Aug. 17, 2011 -- Motorola has had its moments in the cellphone business, long before Google's announcement that it was buying Motorola Mobility. In 1983, it was Motorola that marketed the first cellphone in the United States, and from 2003 to 2007, its Razr was by far the best-selling cellphone of all time.
So why would Google spend $12.3 billion to buy Motorola's smartphone business? And how could it affect you? That, as they say, is where the plot thickens.
Here are five top reasons cited for the deal, starting with Google's own -- if you choose to believe it:
1. "Supercharging Android." This is what Google says it's after -- a boost for its Android software, which it first rolled out three years ago as a system to compete with Apple's. Android software is now reported to run 40 percent of smartphones, but it still doesn't have the aura that surrounds the iPhone, and Google would like to change that.

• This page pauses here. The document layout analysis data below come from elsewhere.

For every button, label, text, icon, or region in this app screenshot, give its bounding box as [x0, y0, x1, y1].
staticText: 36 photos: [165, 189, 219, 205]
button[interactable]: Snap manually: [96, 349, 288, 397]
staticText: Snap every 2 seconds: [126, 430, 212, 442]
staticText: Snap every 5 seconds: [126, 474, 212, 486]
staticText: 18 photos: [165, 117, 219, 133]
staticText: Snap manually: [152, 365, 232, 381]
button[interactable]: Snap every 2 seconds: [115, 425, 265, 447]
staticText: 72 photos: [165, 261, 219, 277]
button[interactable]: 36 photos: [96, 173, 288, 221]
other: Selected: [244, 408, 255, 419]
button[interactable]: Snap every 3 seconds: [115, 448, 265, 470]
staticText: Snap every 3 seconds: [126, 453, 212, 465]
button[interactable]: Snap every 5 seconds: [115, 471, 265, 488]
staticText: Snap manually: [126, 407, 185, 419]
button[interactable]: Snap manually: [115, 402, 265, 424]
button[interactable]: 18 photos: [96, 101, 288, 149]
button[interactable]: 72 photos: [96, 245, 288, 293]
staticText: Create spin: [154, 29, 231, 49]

In a blog post, Google's co-founder and CEO, Larry Page, wrote, "In 2008, Motorola bet big on Android as the sole operating system across all of its smartphone devices. It was a smart bet, and we're thrilled at the success they've achieved so far. We believe that their mobile business is on an upward trajectory and poised for explosive growth."
2. Creating free smartphones. There are already wireless carriers that, for years, have been giving away low-end cellphones, knowing that the real money to be made is in charging you for calls and downloads. Would you go for a free smartphone -- one that will make calls, play music, give you web access, take pictures, do word processing and give you driving directions? Or can we sell you on a free tablet -- an iPad, only one made by Motorola and running Google software?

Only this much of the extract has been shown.